Problem requirements –
Each line below needs to be printed again exactly.

Records to use –

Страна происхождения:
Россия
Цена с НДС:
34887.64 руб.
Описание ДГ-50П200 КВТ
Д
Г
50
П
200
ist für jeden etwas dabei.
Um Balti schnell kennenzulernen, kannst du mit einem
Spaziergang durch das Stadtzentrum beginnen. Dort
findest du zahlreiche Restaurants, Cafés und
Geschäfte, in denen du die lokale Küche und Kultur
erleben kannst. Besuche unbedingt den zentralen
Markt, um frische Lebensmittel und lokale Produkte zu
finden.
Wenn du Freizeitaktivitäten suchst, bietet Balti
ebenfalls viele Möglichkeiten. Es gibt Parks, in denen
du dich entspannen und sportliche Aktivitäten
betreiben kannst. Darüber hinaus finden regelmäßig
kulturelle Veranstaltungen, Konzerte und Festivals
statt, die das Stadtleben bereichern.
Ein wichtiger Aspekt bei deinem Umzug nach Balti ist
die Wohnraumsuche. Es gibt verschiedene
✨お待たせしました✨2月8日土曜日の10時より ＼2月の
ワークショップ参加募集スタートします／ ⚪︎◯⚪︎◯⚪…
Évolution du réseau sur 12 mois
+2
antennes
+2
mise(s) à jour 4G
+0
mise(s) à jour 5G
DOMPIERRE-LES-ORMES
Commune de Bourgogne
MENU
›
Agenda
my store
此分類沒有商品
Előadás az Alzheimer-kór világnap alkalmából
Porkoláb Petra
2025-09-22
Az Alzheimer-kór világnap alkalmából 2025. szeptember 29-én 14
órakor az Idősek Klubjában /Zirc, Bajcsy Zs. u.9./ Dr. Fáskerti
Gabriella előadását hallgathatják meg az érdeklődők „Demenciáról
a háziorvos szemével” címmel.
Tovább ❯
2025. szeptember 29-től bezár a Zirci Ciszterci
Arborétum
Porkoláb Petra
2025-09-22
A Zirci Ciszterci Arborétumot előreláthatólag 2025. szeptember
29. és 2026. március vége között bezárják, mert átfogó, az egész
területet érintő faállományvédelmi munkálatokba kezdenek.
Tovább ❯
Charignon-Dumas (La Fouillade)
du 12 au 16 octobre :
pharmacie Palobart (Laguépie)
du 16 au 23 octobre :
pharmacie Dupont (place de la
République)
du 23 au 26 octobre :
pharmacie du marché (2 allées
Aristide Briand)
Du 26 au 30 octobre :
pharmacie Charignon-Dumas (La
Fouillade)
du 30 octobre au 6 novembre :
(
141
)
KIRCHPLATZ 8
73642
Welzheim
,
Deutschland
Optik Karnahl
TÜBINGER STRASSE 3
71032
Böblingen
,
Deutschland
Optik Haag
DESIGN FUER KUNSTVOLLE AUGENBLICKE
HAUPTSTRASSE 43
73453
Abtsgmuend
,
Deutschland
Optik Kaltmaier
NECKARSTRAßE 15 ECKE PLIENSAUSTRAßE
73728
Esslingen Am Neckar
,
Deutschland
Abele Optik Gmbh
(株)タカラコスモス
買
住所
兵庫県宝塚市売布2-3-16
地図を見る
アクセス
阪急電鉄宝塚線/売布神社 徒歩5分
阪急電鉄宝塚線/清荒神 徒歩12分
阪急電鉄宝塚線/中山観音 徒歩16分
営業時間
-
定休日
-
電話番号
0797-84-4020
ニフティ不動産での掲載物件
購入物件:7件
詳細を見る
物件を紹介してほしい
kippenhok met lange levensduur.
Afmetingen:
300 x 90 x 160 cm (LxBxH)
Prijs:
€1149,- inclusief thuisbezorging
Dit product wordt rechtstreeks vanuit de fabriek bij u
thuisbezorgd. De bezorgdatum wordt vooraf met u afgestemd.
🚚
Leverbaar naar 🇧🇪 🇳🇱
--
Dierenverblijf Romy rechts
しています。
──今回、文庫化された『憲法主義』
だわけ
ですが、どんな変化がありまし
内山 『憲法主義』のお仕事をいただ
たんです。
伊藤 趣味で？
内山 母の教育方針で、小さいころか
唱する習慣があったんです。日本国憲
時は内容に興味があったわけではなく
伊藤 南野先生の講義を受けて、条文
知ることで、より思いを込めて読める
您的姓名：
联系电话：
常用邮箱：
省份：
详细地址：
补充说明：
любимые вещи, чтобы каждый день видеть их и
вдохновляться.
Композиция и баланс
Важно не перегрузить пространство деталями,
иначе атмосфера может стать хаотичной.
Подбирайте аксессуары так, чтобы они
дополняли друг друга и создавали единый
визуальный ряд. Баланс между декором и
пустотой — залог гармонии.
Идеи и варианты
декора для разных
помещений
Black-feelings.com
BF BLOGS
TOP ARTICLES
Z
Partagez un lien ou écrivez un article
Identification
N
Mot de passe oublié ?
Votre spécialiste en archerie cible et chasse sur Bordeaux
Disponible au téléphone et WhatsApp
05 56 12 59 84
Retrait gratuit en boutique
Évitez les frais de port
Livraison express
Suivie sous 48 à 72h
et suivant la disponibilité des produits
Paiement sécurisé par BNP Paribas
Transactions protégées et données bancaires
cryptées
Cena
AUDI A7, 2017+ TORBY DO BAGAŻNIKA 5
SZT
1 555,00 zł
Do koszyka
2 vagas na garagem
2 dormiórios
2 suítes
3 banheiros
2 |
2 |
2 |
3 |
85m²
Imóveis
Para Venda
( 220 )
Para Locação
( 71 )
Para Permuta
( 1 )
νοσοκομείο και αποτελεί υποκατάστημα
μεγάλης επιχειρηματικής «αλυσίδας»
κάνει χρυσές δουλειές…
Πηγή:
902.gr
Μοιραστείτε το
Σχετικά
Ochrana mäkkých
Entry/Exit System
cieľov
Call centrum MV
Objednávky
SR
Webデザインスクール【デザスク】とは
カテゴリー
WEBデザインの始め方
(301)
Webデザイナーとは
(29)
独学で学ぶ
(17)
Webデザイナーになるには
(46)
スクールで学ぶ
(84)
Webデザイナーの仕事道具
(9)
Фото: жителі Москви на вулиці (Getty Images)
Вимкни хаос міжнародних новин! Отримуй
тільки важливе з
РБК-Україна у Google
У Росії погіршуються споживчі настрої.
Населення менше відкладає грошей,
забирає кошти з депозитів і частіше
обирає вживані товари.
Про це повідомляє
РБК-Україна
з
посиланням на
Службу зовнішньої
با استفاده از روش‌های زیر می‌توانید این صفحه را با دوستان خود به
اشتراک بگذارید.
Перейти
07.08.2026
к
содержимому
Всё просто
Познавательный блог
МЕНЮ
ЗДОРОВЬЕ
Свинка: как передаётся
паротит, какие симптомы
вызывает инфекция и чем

Answer for this exercise –
Страна происхождения:
Россия
Цена с НДС:
34887.64 руб.
Описание ДГ-50П200 КВТ
Д
Г
50
П
200
ist für jeden etwas dabei.
Um Balti schnell kennenzulernen, kannst du mit einem
Spaziergang durch das Stadtzentrum beginnen. Dort
findest du zahlreiche Restaurants, Cafés und
Geschäfte, in denen du die lokale Küche und Kultur
erleben kannst. Besuche unbedingt den zentralen
Markt, um frische Lebensmittel und lokale Produkte zu
finden.
Wenn du Freizeitaktivitäten suchst, bietet Balti
ebenfalls viele Möglichkeiten. Es gibt Parks, in denen
du dich entspannen und sportliche Aktivitäten
betreiben kannst. Darüber hinaus finden regelmäßig
kulturelle Veranstaltungen, Konzerte und Festivals
statt, die das Stadtleben bereichern.
Ein wichtiger Aspekt bei deinem Umzug nach Balti ist
die Wohnraumsuche. Es gibt verschiedene
✨お待たせしました✨2月8日土曜日の10時より ＼2月の
ワークショップ参加募集スタートします／ ⚪︎◯⚪︎◯⚪…
Évolution du réseau sur 12 mois
+2
antennes
+2
mise(s) à jour 4G
+0
mise(s) à jour 5G
DOMPIERRE-LES-ORMES
Commune de Bourgogne
MENU
›
Agenda
my store
此分類沒有商品
Előadás az Alzheimer-kór világnap alkalmából
Porkoláb Petra
2025-09-22
Az Alzheimer-kór világnap alkalmából 2025. szeptember 29-én 14
órakor az Idősek Klubjában /Zirc, Bajcsy Zs. u.9./ Dr. Fáskerti
Gabriella előadását hallgathatják meg az érdeklődők „Demenciáról
a háziorvos szemével” címmel.
Tovább ❯
2025. szeptember 29-től bezár a Zirci Ciszterci
Arborétum
Porkoláb Petra
2025-09-22
A Zirci Ciszterci Arborétumot előreláthatólag 2025. szeptember
29. és 2026. március vége között bezárják, mert átfogó, az egész
területet érintő faállományvédelmi munkálatokba kezdenek.
Tovább ❯
Charignon-Dumas (La Fouillade)
du 12 au 16 octobre :
pharmacie Palobart (Laguépie)
du 16 au 23 octobre :
pharmacie Dupont (place de la
République)
du 23 au 26 octobre :
pharmacie du marché (2 allées
Aristide Briand)
Du 26 au 30 octobre :
pharmacie Charignon-Dumas (La
Fouillade)
du 30 octobre au 6 novembre :
(
141
)
KIRCHPLATZ 8
73642
Welzheim
,
Deutschland
Optik Karnahl
TÜBINGER STRASSE 3
71032
Böblingen
,
Deutschland
Optik Haag
DESIGN FUER KUNSTVOLLE AUGENBLICKE
HAUPTSTRASSE 43
73453
Abtsgmuend
,
Deutschland
Optik Kaltmaier
NECKARSTRAßE 15 ECKE PLIENSAUSTRAßE
73728
Esslingen Am Neckar
,
Deutschland
Abele Optik Gmbh
(株)タカラコスモス
買
住所
兵庫県宝塚市売布2-3-16
地図を見る
アクセス
阪急電鉄宝塚線/売布神社 徒歩5分
阪急電鉄宝塚線/清荒神 徒歩12分
阪急電鉄宝塚線/中山観音 徒歩16分
営業時間
-
定休日
-
電話番号
0797-84-4020
ニフティ不動産での掲載物件
購入物件:7件
詳細を見る
物件を紹介してほしい
kippenhok met lange levensduur.
Afmetingen:
300 x 90 x 160 cm (LxBxH)
Prijs:
€1149,- inclusief thuisbezorging
Dit product wordt rechtstreeks vanuit de fabriek bij u
thuisbezorgd. De bezorgdatum wordt vooraf met u afgestemd.
🚚
Leverbaar naar 🇧🇪 🇳🇱
--
Dierenverblijf Romy rechts
しています。
──今回、文庫化された『憲法主義』
だわけ
ですが、どんな変化がありまし
内山 『憲法主義』のお仕事をいただ
たんです。
伊藤 趣味で？
内山 母の教育方針で、小さいころか
唱する習慣があったんです。日本国憲
時は内容に興味があったわけではなく
伊藤 南野先生の講義を受けて、条文
知ることで、より思いを込めて読める
您的姓名：
联系电话：
常用邮箱：
省份：
详细地址：
补充说明：
любимые вещи, чтобы каждый день видеть их и
вдохновляться.
Композиция и баланс
Важно не перегрузить пространство деталями,
иначе атмосфера может стать хаотичной.
Подбирайте аксессуары так, чтобы они
дополняли друг друга и создавали единый
визуальный ряд. Баланс между декором и
пустотой — залог гармонии.
Идеи и варианты
декора для разных
помещений
Black-feelings.com
BF BLOGS
TOP ARTICLES
Z
Partagez un lien ou écrivez un article
Identification
N
Mot de passe oublié ?
Votre spécialiste en archerie cible et chasse sur Bordeaux
Disponible au téléphone et WhatsApp
05 56 12 59 84
Retrait gratuit en boutique
Évitez les frais de port
Livraison express
Suivie sous 48 à 72h
et suivant la disponibilité des produits
Paiement sécurisé par BNP Paribas
Transactions protégées et données bancaires
cryptées
Cena
AUDI A7, 2017+ TORBY DO BAGAŻNIKA 5
SZT
1 555,00 zł
Do koszyka
2 vagas na garagem
2 dormiórios
2 suítes
3 banheiros
2 |
2 |
2 |
3 |
85m²
Imóveis
Para Venda
( 220 )
Para Locação
( 71 )
Para Permuta
( 1 )
νοσοκομείο και αποτελεί υποκατάστημα
μεγάλης επιχειρηματικής «αλυσίδας»
κάνει χρυσές δουλειές…
Πηγή:
902.gr
Μοιραστείτε το
Σχετικά
Ochrana mäkkých
Entry/Exit System
cieľov
Call centrum MV
Objednávky
SR
Webデザインスクール【デザスク】とは
カテゴリー
WEBデザインの始め方
(301)
Webデザイナーとは
(29)
独学で学ぶ
(17)
Webデザイナーになるには
(46)
スクールで学ぶ
(84)
Webデザイナーの仕事道具
(9)
Фото: жителі Москви на вулиці (Getty Images)
Вимкни хаос міжнародних новин! Отримуй
тільки важливе з
РБК-Україна у Google
У Росії погіршуються споживчі настрої.
Населення менше відкладає грошей,
забирає кошти з депозитів і частіше
обирає вживані товари.
Про це повідомляє
РБК-Україна
з
посиланням на
Службу зовнішньої
با استفاده از روش‌های زیر می‌توانید این صفحه را با دوستان خود به
اشتراک بگذارید.
Перейти
07.08.2026
к
содержимому
Всё просто
Познавательный блог
МЕНЮ
ЗДОРОВЬЕ
Свинка: как передаётся
паротит, какие симптомы
вызывает инфекция и чем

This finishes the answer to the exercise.